I had happened on it
in an odd antique store
the thing had instant charm
plus a little bit more
 
had a mystical feel
and a hypnotic hold
like a dusty old book
with a story untold
 
it had weathered the years
with no visible wear
and with one glance I knew
it had stories to share
 
it looked expertly built
with precision and care
down to hand carvings done
by a craftsman that’s rare
 
it was mine and I knew
and I bought it that day
before some other fool
could come buy it away
 
but beneath the etched lid
‘neath the treats for the eyes
in among all those parts
came a hidden surprise
 
‘neath that rich luscious stain
and those curves that deceive
there was magic it seems
you must hear to believe
 
I was schooled the next night
on just how much I’d missed
when that box gave me proof
something else does exist
 
‘twas a musical box
with a tune to delight
but it played by itself
in the dead of the night
 
I was startled as first
even scared I must say
but the more I heard it
the more fear went away
 
I would sit and I'd wait
and I'd watch by myself
till that old music box
would begin on my shelf
 
it would sit on its own
and away it would sing
as if some ghostly thing
had hand tightened the spring
 
it was one tune at first
the next night it was three
and then night after night
it kept playing for me
 
I was baffled it seems
by how untouched it played
even more mesmerized
by the music it made
 
I was drawn to that box
like a moth to a flame
that thing beckoned to me
till each night passed the same
 
each and all I’d return
to that spot, to my chair
and I’d bathe in its sounds
as upon it I’d stare
 
even now as I write
nearly rotting away
I can hear it just there
and away it doth play…





The Haunting Show
 
This old country estate
Where I’ve come to reside
Has an uneasy feel
Like there’s something inside
 
When the house should be still
And it’s peace I should know
Form the woodwork they crawl
To start their haunting show
 
In one room then the next
It’s strange noises I hear
Then much to my surprise
Apparitions appear
 
Some shout out and some scream
Others pass through the walls
Some rock on in my chair
Others roam through the halls
 
Some move things on their own
Some throw things for a thrill
Others push and then pull
Some lend merely a chill
 
Some come calling at night
Some are there through the day
Seems no mercy have they
For such cruel games they play
 
They’ve all wore at my nerves
And caused my heart to race
But around and around
They continue to chase
 
Some will cause me to cringe
Others cause me to shake
Till I know deep within
They’re just too much to take
 
Though I’ve asked them to go
They keep picking at me
Till I’m starting to think
They’ll steal my sanity
 
Though I thought it was mine
Seems it’s their space instead
But then maybe I’m wrong
And it’s all in my head…



Part Two: The Epic




The Presence of IT

It all started when I was younger. I could sense that something was watching me. When I tried to sleep, either from outside of my bedroom window or from the inside of my wardrobe it would come. I could hear it breathing and sometimes it would even giggle quietly to itself knowing that I would be terrified of something that I could not see. Most nights I would find myself in a fight with my eyelids for fear of what might happen if they were to close but each night, regardless of my struggles, finally they would and that’s when the tapping would begin.

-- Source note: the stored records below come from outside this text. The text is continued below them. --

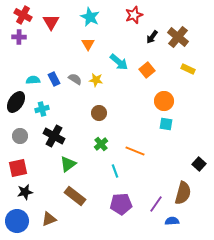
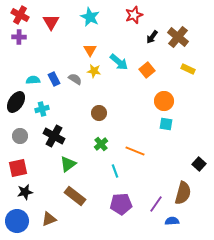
red cross: moved 3 px left
orange triangle: moved 2 px right, 6 px down
yellow star: moved 2 px left, 9 px up
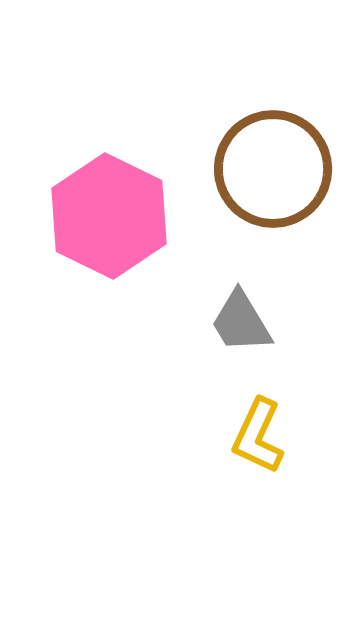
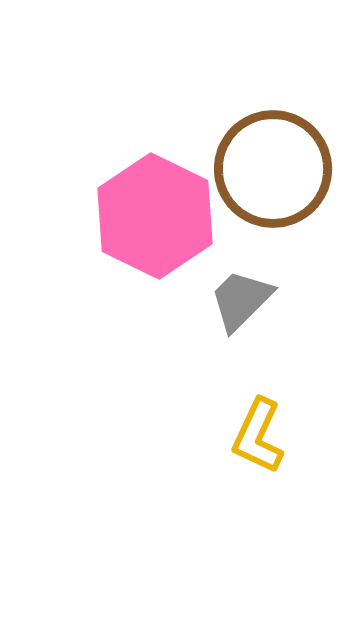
pink hexagon: moved 46 px right
gray trapezoid: moved 22 px up; rotated 76 degrees clockwise
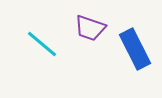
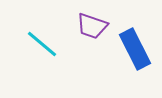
purple trapezoid: moved 2 px right, 2 px up
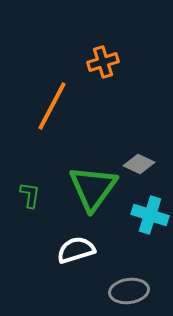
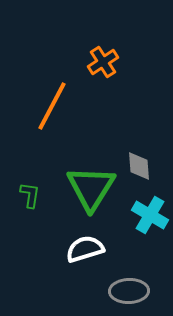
orange cross: rotated 16 degrees counterclockwise
gray diamond: moved 2 px down; rotated 60 degrees clockwise
green triangle: moved 2 px left; rotated 4 degrees counterclockwise
cyan cross: rotated 12 degrees clockwise
white semicircle: moved 9 px right, 1 px up
gray ellipse: rotated 6 degrees clockwise
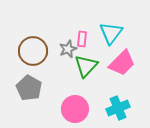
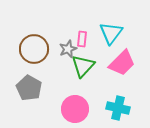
brown circle: moved 1 px right, 2 px up
green triangle: moved 3 px left
cyan cross: rotated 35 degrees clockwise
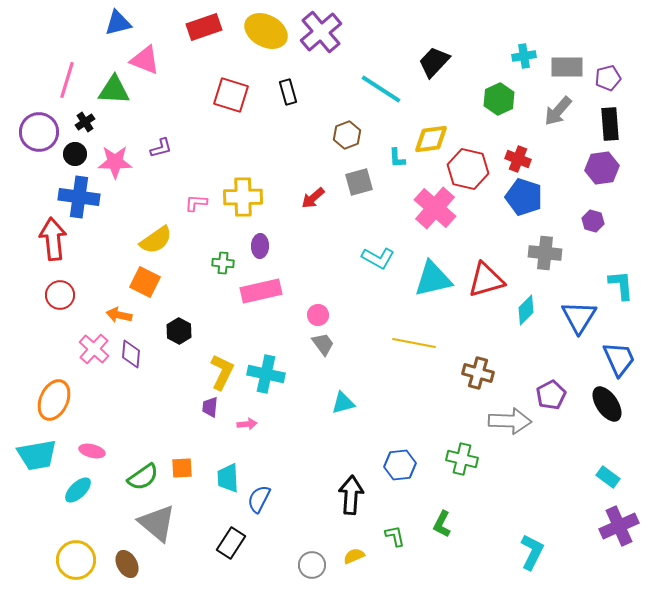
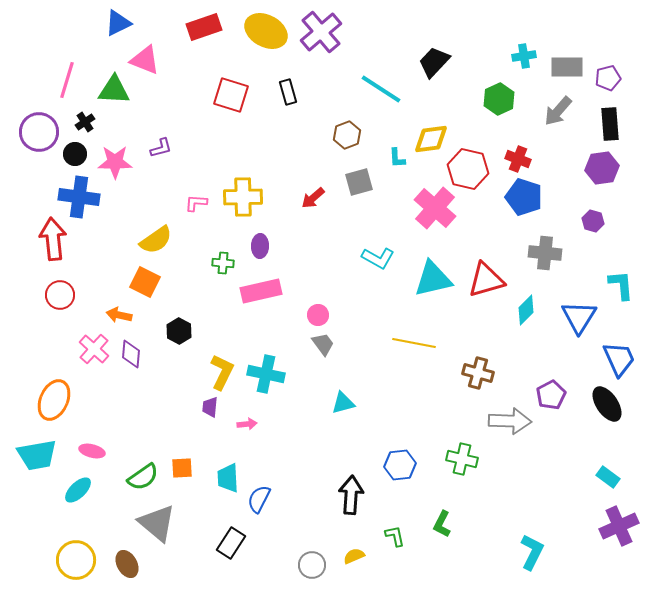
blue triangle at (118, 23): rotated 12 degrees counterclockwise
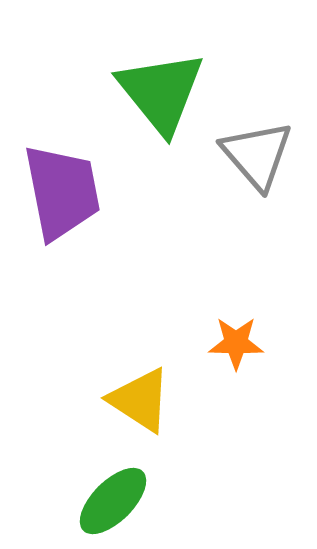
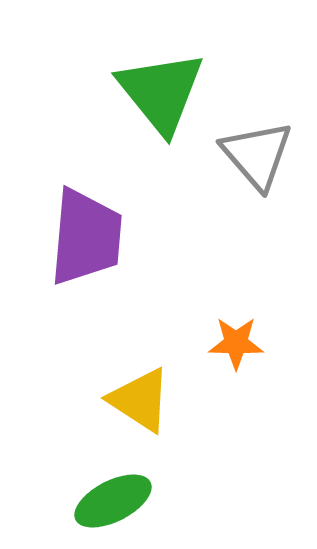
purple trapezoid: moved 24 px right, 45 px down; rotated 16 degrees clockwise
green ellipse: rotated 18 degrees clockwise
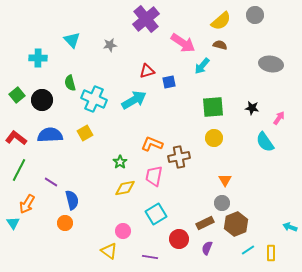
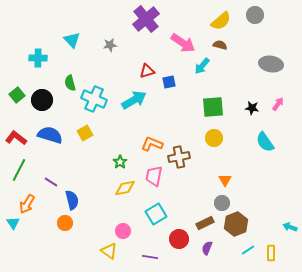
pink arrow at (279, 118): moved 1 px left, 14 px up
blue semicircle at (50, 135): rotated 20 degrees clockwise
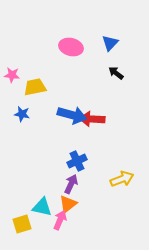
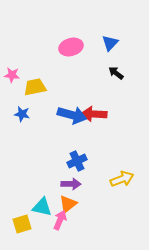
pink ellipse: rotated 30 degrees counterclockwise
red arrow: moved 2 px right, 5 px up
purple arrow: rotated 66 degrees clockwise
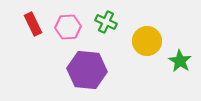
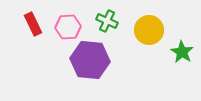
green cross: moved 1 px right, 1 px up
yellow circle: moved 2 px right, 11 px up
green star: moved 2 px right, 9 px up
purple hexagon: moved 3 px right, 10 px up
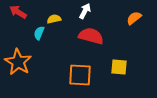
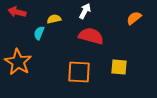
red arrow: moved 1 px left; rotated 18 degrees counterclockwise
orange square: moved 1 px left, 3 px up
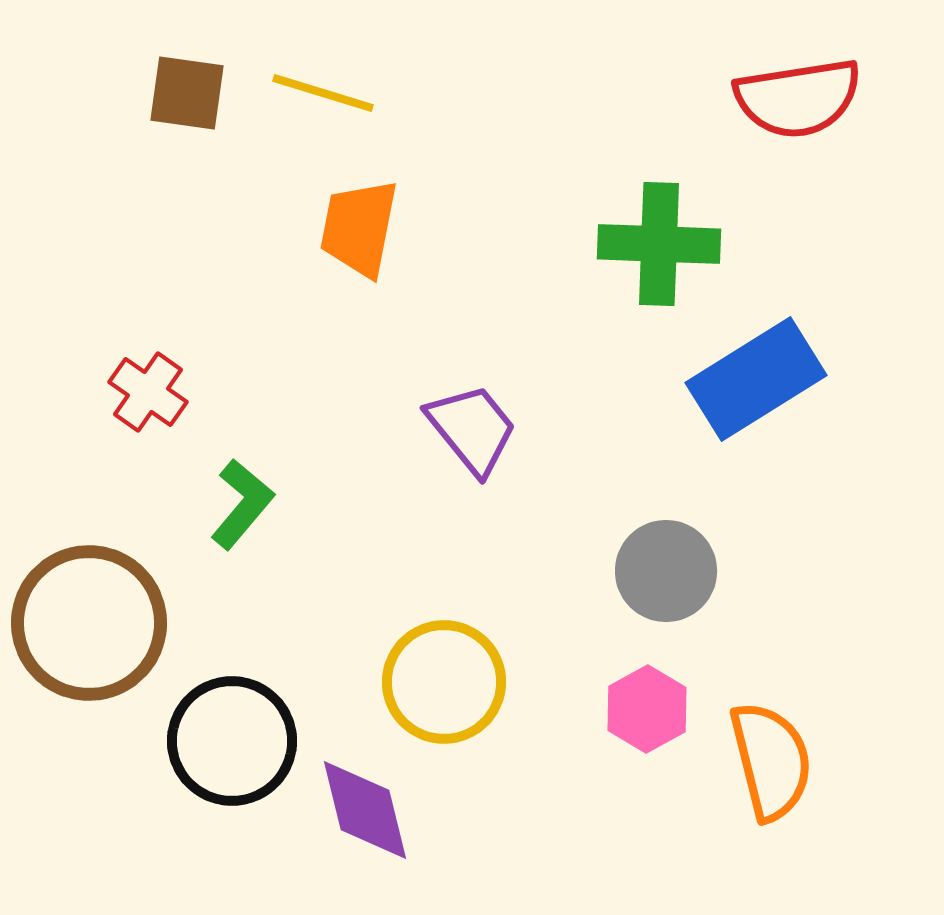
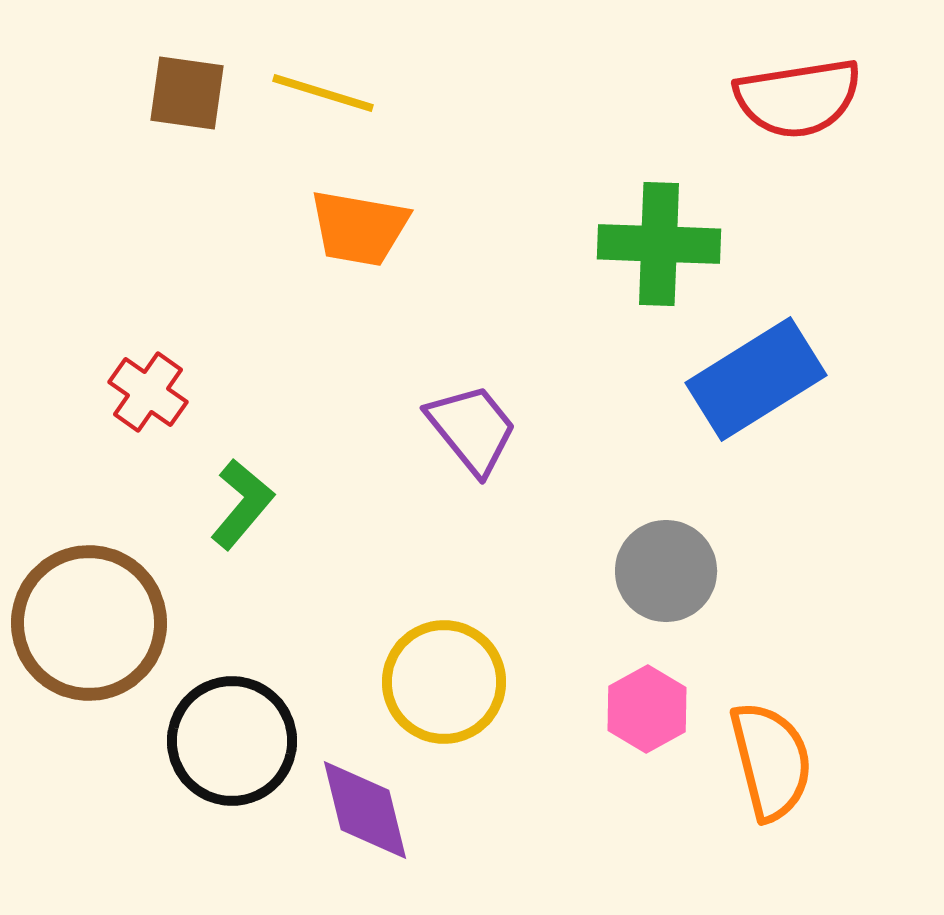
orange trapezoid: rotated 91 degrees counterclockwise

It would always start off very faint, nearly unnoticeable. I would try to dismiss it as nothing more than just a figment of my vivid imagination but the more I tried to dismiss it the louder it would become until it would grow to deafening proportions. It’s as if it was trying to provoke some sort of reaction from me, yet each time I did react in some way it would seem to depart leaving me there in that empty room. Each time it drew from me what it seemed to want it would run off like some scared cat leaving me there in that utter darkness but it would always return to torment me again. It seemed that thing never left for very long and each time it would return it seemed its grudge against me had grown.

As time went by things got worse and worse. It picked at me more and more with each passing minute. With its noises and its departures it bullied me like some schoolyard brute that seemed to find extreme amusement in picking on those weaker than themselves and all the while it went on, weaker is just what I was becoming. I wanted to run form it, I needed to hide from it but it seemed the more I tried to evade and escape the more it followed. It was though it had my scent and was bound and determined to drive me stark raving mad.

Even in the daylight it would make its presence known to me. It would stroke at my hair or present itself as a cold chill upon my skin sometimes even a long, heavy breath in my ear. As scared as I was  and as weary as I had become of it, often I would still try to ignore that unseen thing that seemed to have attached itself to me. Why had this thing chosen me as its object of torment? Why had it chosen me as something, or someone, to taunt in its sick and twisted little game? It seemed to get some great pleasure from pestering me far beyond my tolerance.

There was not enough speed in my feet, not enough strength in my legs or my mind. There was nowhere I could run from it and not a single place I could hide. It seemed to always be one step ahead of me. It seemed to always be right there beside me as if clung to me like some sort of vile and malignant growth. It hounded me constantly and badgered me always as if hell bent on my demise. I grew to hate it almost as much as it seemed to hate me but then again maybe it didn’t hate me. Maybe somewhere deep down inside whatever it was it held some sort of sick love for me or at least for my destruction.

My friends couldn’t see it nor could my beloved family. Hell, I couldn’t even see it. They all knew nothing of it but I did. I knew it was there. I had no idea at all what it was or even what it might possibly want other than to utterly break me but I knew with all I was it was always close by. I knew it walked along with me as I went about the doings of my everyday life just like I knew it was there while I slept, although sleep was becoming all the more difficult to find.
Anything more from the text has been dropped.